Should this prove unsuccessful, UCU said it would ask all higher education staff “across the globe” to refuse to speak at, attend or organise academic events at Trinity, not to give lectures there and not to take up any form of employment with the college.
Trinity College officially withdrew from the £64.5bn (€72.2bn) multi-employer pension fund on 31 May after its leadership decided that it did not want to run the risk of picking up costs relating to other USS employers if they go bust.
Exiting the scheme will cost 2% of its assets, Trinity said today, amounting to roughly £29m based on data from its 2017-18 accounts. Trinity’s endowment funds were worth a combined £1.5bn as of 30 June 2018.
Trinity defends withdrawal decision
The college said its academic employees had been transferred to a new pension arrangement “providing the same benefits as USS”. This would affect “fewer than 20” full-time staff, Trinity said, or 0.01% of USS’ total active membership.
“This decision to leave USS will remove the remote but existential risk to the college arising from continued participation in USS,” the college said in its statement. “Although the college is a tiny employer, in a worst-case scenario, all of its assets could be transferred to USS.”
Rory Landman, senior bursar at Trinity, said the decision followed “substantial legal and actuarial advice” and was “in the best interests of the college”. He added that it would support the college’s ability to provide funding to other higher education establishments.
UCU head of higher education Paul Bridge said: “The cost to Trinity’s reputation from a boycott will be far greater than the tiny risk of being left to carry the can for pensions if the higher education sector collapses. Trinity’s overreaction to such an unlikely risk will cost the college millions of pounds and leave it at odds with the rest of the sector when it comes to pension provision.

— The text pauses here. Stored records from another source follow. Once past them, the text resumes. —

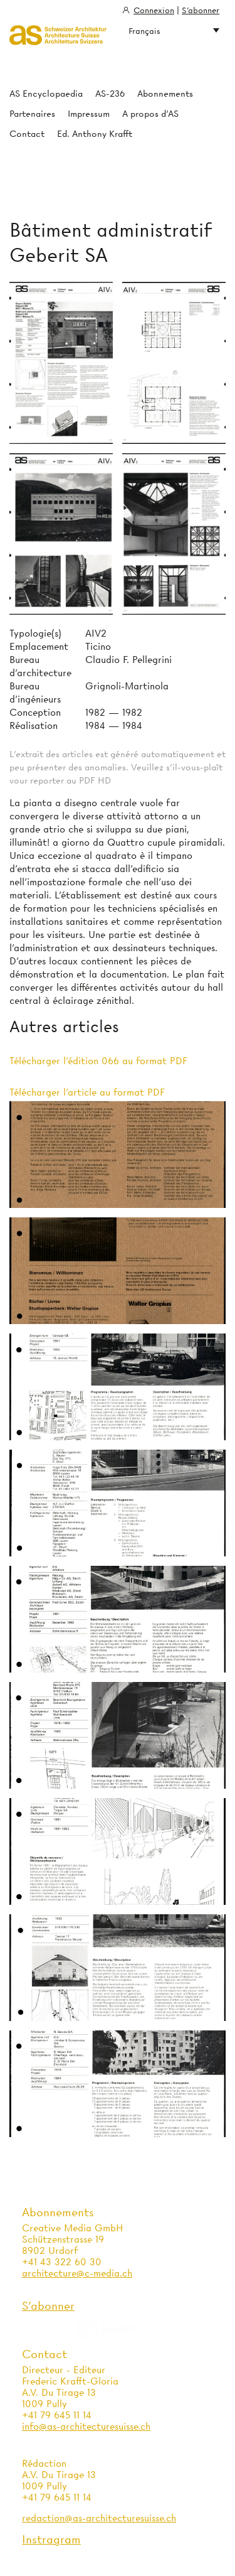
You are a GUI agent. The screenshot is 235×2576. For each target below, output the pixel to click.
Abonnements (165, 94)
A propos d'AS (150, 114)
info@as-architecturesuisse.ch (86, 2426)
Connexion (153, 10)
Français (174, 31)
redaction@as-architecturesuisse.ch (99, 2518)
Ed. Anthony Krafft (94, 134)
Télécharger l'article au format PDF (87, 1092)
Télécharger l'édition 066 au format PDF (98, 1061)
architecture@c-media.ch (77, 2273)
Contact (26, 134)
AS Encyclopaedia (46, 94)
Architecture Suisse (58, 35)
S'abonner (200, 10)
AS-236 (110, 94)
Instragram (51, 2539)
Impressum (89, 114)
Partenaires (32, 114)
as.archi (123, 2329)
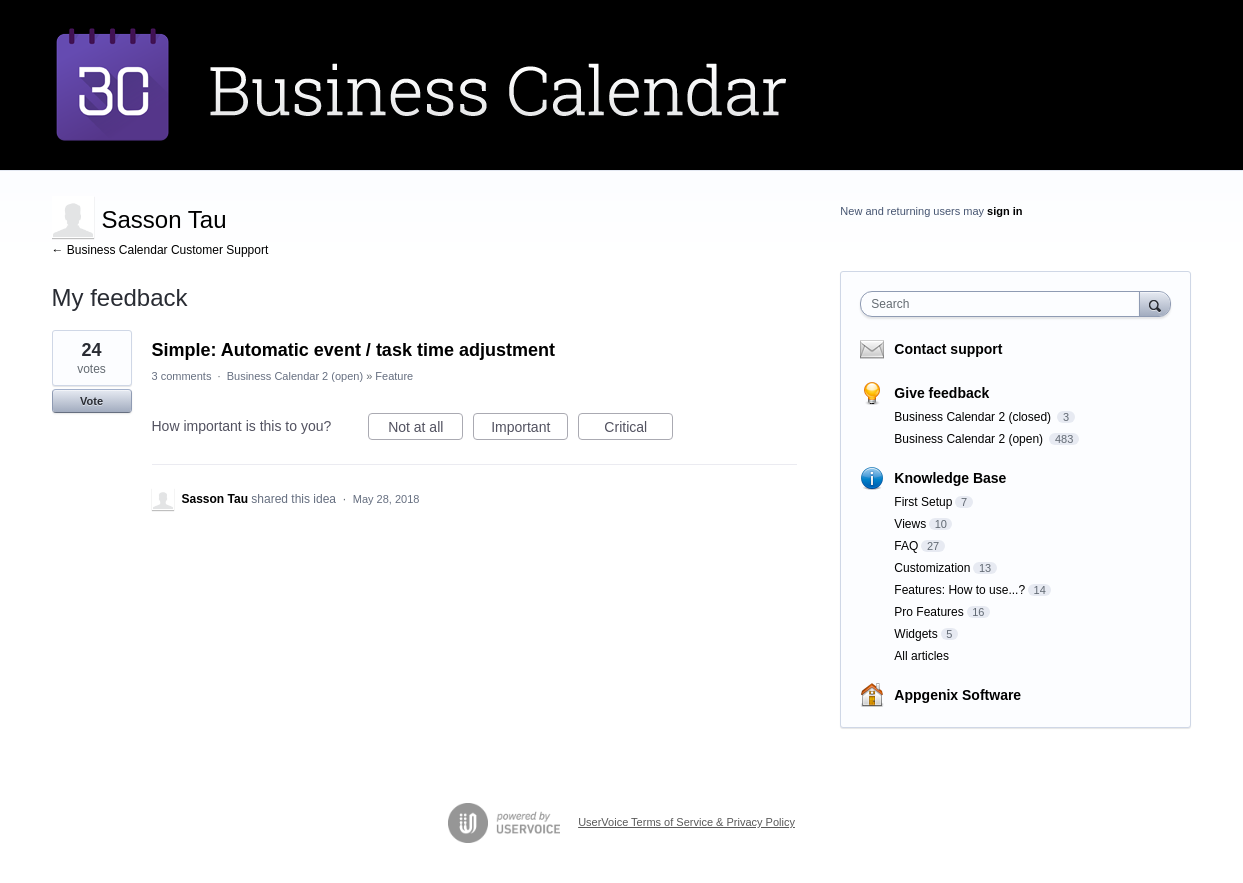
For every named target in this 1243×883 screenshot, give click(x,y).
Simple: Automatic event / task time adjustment (353, 350)
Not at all (425, 430)
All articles (921, 656)
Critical (638, 430)
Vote (91, 401)
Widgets (915, 634)
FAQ (906, 546)
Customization (932, 568)
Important (529, 430)
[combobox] (1004, 304)
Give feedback (941, 393)
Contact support (948, 349)
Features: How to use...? (959, 590)
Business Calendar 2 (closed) (974, 417)
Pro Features (928, 612)
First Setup (923, 502)
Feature (394, 376)
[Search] (1155, 303)
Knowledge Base (950, 478)
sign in (1004, 211)
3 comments (182, 376)
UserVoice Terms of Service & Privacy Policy (686, 822)
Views (910, 524)
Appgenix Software (957, 695)
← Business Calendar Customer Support (160, 250)
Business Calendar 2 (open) (295, 376)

“A boycott is our most serious sanction, but Trinity needs to be clear that we are prepared to implement one there. The sector needs to work together to deliver high quality, guaranteed pensions and it is up to Trinity to now reconsider its short-sighted decision.”

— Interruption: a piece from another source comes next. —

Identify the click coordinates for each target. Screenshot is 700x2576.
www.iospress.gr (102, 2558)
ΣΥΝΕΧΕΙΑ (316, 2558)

Jo Grady, general secretary of the UCU, wrote to Trinity teaching staff last month arguing that the college would “not benefit from the decision to exit”, adding that there was “no plausible scenario in which USS will need to call on Trinity’s assets”. She described the exit bill as “a waste”.
USS plays down impact of Trinity exit
A spokesperson for USS said the withdrawal would not have a material impact on the scheme’s funding position or covenant strength “in isolation”.
“As a multi-employer scheme backed by more than 340 institutions, USS has significant scale and strength which brings several benefits to all of our sponsoring institutions along with our members in the form of lower investment management costs and the pooling of risk,” the spokesperson said.
“The trustee’s primary objective is to ensure the valuable benefits promised by USS are secure for all of our members and options for protecting the strength of the collective financial support offered by sponsoring employers are currently under consideration.”
Thousands of academic staff went on strike last year to oppose the closure of USS, prompting the establishment of a joint expert panel to scrutinise the valuation and come up with alternative options.
The panel concluded that USS could take more risk to lower the level of employer and employee contributions required, arguing that “USS is a large, open, immature scheme which is cashflow positive and can adopt a very long-term time horizon”.
The UCU last month demanded that the pension scheme should adopt all the panel’s recommendations, as well as calling for the resignation of USS chief executive Bill Galvin.